High dimensional inference: structured sparse models and non-linear measurement channels

by Delaram Motamedvaziri

Institution: Boston University
Year: 2014
Record ID: 2025068
Full text PDF: http://hdl.handle.net/2144/11155


High dimensional inference is motivated by many real life problems such as medical diagnosis, security, and marketing. In statistical inference problems, n data samples are collected where each sample contains p attributes. High dimensional inference deals with problems in which the number of parameters, p, is larger than the sample size, n. To hope for any consistent result within high dimensional framework, data is assumed to lie on a low dimensional manifold. This implies that only k « p parameters are required to characterize p feature variables. One way to impose such a low dimensional structure is a regularization based approach. In this approach, statistical inference problem is mapped to an optimization problem in which a regularizer term penalizes the deviation of the model from a specific structure. The choice of appropriate penalizing functions is often challenging. We explore three major problems that arise in the context of this approach. First, we probe the reconstruction problem under sparse Poisson models. We are motivated by applications in explosive identification, and online marketing where the observations are the counts of a recurring event. We study the amplitude effect which distinguishes our problem from a conventional linear regression least squares problem. Motivated by applications in decentralized sensor networks and distributed multi-task learning, we study the effect of decentralization on high dimensional inference.

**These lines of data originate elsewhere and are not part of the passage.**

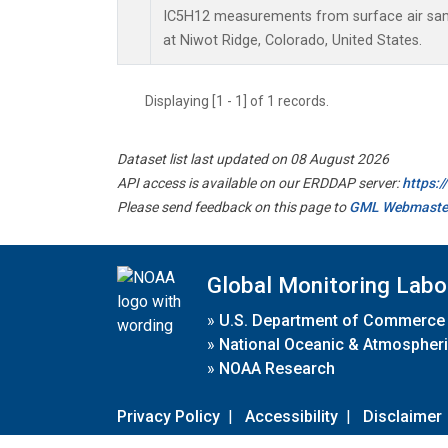
IC5H12 measurements from surface air sampl
at Niwot Ridge, Colorado, United States.
Displaying [1 - 1] of 1 records.
Dataset list last updated on 08 August 2026
API access is available on our ERDDAP server:
https:
Please send feedback on this page to
GML Webmaste
Global Monitoring Labo
»
U.S. Department of Commerce
»
National Oceanic & Atmospheri
»
NOAA Research
Privacy Policy
|
Accessibility
|
Disclaimer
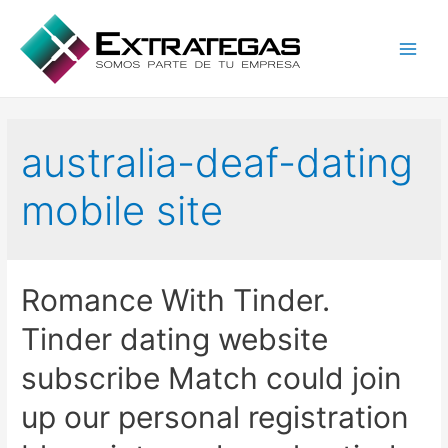
Main
Men
australia-deaf-dating
mobile site
Romance With Tinder.
Tinder dating website
subscribe Match could join
up our personal registration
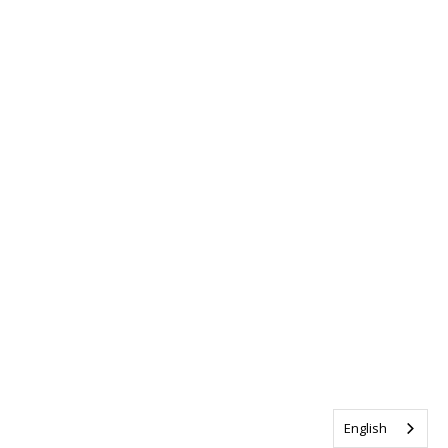
English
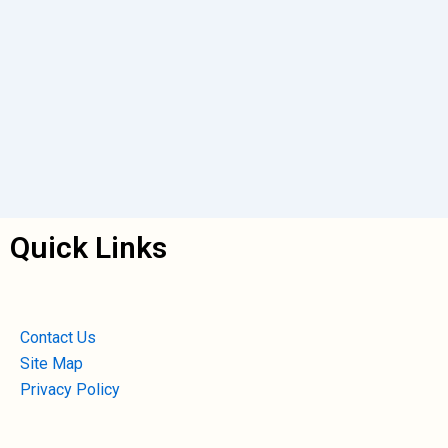
Quick Links
Contact Us
Site Map
Privacy Policy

Finally, we provide a general framework to study the impact of multiple structured models on performance of regularization based reconstruction methods. For each of the afore- mentioned scenarios, we propose an equivalent optimization problem and specify the conditions under which the optimization problem can be solved. Moreover, we mathematically analyze the performance of such recovery method in terms of reconstruction error, prediction error, probability of successful recovery, and sample complexity.